Ah another thing I should mention is shadows in Skyrim look horrible. So far it's the only game with this issue tho

They have a harder time with older games in general. DX11 (I think) is still new for Intel

That would make sense if I ran windows. It's all translated to vulkan tho and appears fine on my AMD and Nvidia card. It's definitely some driver bug.

I'm still hopeful it'll get fixed. I saw in a GitHub thread that the vulkan driver isn't complete yet

I mean they do have a point: the framework that the game is *targeting* is DX11, so if it looks bad it is (broadly) because of an issue in translating DX11 instructions to Vulkan...

The real issue is spotty compatibility with older games or even things that nobody would normally think about being problematic, like emulators.

So I'm guessing that it's worse than Nvidia but has the scope to become better because it's open-source.

They are far worse than AMD, which is a very low bar already.

I thought AMD’s drivers were much better than nvidia for Linux?

Yeah, sorry, I missed the context and meant outside of Linux and for gaming.

Big advantage being that it's plug-and-play via the kernel and Mesa packages, just like AMD.

I have had the A750 for a year+ now and play most games on Linux. mainly indy games and path of exile. PoE plays better under Linux than Windows, by far. I have not had driver issues at all (or that were noticeable to me) but it isn't like I have tested it extensively.

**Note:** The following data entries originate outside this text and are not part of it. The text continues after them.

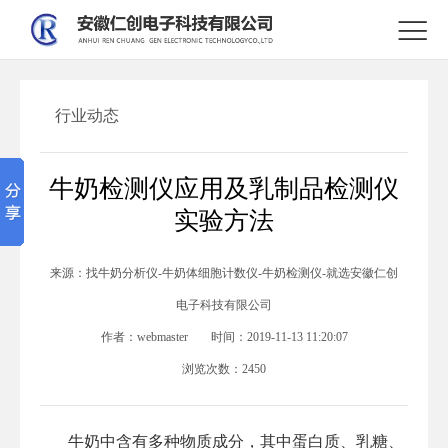

行业动态
牛奶检测仪应用及乳制品检测仪
实验方法
来源：
找牛奶分析仪-牛奶体细胞计数仪-牛奶检测仪-就选安徽仁创
电子科技有限公司
作者：
webmaster
时间：
2019-11-13 11:20:07
浏览次数：
2450
牛奶中含有多种物质成分，其中蛋白质、乳糖、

If you are into PoE then you may know about how unplayable blight, esp blight ravaged maps can be. Slide show or worse for me on Windows with both the A750 and with the older NVIDIA card I had before. Under Linux it plays quite well except with things hit hyper density of mobs situations and even then its still playable.

Intel has like half the valuation of AMD at this point. So expect it to be as good as AMD to half as good.

It's hard to beat Nvidia since they can hire more than 10x the people.

AMD has much better Linux drivers than Nvidia though, so that line of reasoning doesn't really work.

fair point when it comes to gaming. My only contact point with Linux + GPU drivers is at work, where everyone would laugh if you'd suggest buying AMD cards

https://www.phoronix.com/review/intel-arc-b580-windows-linux

opengl perf is ok on linux, but vulkan is somehow much better on their windows drivers (for now)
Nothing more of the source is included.